Timestamp-Based Snapshots v3.7

The Timestamp-Based Snapshots feature of 2ndQPostgres allows reading data in a consistent manner via a user-specified timestamp rather than the usual MVCC snapshot. This can be used to access data on different BDR nodes at a common point-in-time; for example, as a way to compare data on multiple nodes for data quality checking. At this time, this feature does not work with write transactions.

Note

This feature is currently only available on EDB Postgres Extended.

The use of timestamp-based snapshots are enabled via the snapshot_timestamp parameter; this accepts either a timestamp value or a special value, 'current', which represents the current timestamp (now). If snapshot_timestamp is set, queries will use that timestamp to determine visibility of rows, rather than the usual MVCC semantics.

For example, the following query will return state of the customers table at 2018-12-08 02:28:30 GMT:

SET snapshot_timestamp = '2018-12-08 02:28:30 GMT';
SELECT count(*) FROM customers;

In plain 2ndQPostgres, this only works with future timestamps or the above mentioned special 'current' value, so it cannot be used for historical queries (though that is on the longer-term roadmap).

BDR works with and improves on that feature in a multi-node environment. Firstly, BDR will make sure that all connections to other nodes replicated any outstanding data that were added to the database before the specified timestamp, so that the timestamp-based snapshot is consistent across the whole multi-master group. Secondly, BDR adds an additional parameter called bdr.timestamp_snapshot_keep. This specifies a window of time during which queries can be executed against the recent history on that node.

You can specify any interval, but be aware that VACUUM (including autovacuum) will not clean dead rows that are newer than up to twice the specified interval. This also means that transaction ids will not be freed for the same amount of time. As a result, using this can leave more bloat in user tables. Initially, we recommend 10 seconds as a typical setting, though you may wish to change that as needed.
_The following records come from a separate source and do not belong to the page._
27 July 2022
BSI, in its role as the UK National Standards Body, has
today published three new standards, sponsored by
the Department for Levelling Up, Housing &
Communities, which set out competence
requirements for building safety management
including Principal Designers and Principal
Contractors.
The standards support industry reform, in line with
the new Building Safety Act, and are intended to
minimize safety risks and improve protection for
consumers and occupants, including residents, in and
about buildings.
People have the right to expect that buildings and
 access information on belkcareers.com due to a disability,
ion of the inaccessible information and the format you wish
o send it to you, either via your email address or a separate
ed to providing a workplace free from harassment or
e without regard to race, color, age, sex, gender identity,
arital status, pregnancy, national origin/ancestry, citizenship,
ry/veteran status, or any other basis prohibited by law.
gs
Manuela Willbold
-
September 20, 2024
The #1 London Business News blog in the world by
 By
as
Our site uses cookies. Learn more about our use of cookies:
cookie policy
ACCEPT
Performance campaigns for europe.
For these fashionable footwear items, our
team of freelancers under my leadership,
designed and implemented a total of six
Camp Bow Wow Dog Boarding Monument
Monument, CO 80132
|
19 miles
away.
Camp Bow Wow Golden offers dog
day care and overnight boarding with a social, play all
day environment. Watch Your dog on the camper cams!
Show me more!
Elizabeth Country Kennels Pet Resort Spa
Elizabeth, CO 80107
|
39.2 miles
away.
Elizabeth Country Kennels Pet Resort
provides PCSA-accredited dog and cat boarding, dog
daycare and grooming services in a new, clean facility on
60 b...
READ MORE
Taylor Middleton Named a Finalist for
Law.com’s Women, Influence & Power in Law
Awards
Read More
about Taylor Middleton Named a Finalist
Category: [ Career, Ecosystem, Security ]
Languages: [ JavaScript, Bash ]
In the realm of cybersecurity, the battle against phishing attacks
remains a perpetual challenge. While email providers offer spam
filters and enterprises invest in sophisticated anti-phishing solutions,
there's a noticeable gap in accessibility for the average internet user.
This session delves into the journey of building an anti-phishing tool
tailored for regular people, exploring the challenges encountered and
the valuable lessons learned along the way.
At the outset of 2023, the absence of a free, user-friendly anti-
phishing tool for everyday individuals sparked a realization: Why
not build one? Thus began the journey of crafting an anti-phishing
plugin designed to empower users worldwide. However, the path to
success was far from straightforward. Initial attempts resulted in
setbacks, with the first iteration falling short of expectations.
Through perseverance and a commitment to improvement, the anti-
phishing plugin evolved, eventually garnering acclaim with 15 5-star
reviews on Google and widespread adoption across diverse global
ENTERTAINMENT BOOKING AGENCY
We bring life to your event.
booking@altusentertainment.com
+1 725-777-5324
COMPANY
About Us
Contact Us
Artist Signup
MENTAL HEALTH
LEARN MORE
Note that once the query has been accepted for execution, the query may run for longer than bdr.timestamp_snapshot_keep without problem, just as normal.

Also please note that info about how far the snapshots were kept does not survive server restart, so the oldest usable timestamp for the timestamp-based snapshot is the time of last restart of the PostgreSQL instance.

One can combine the use of bdr.timestamp_snapshot_keep with the postgres_fdw extension to get a consistent read across multiple nodes in a BDR group. This can be used to run parallel queries across nodes, when used in conjunction with foreign tables.

There are no limits on the number of nodes in a multi-node query when using this feature.

Use of timestamp-based snapshots does not increase inter-node traffic or bandwidth. Only the timestamp value is passed in addition to query data.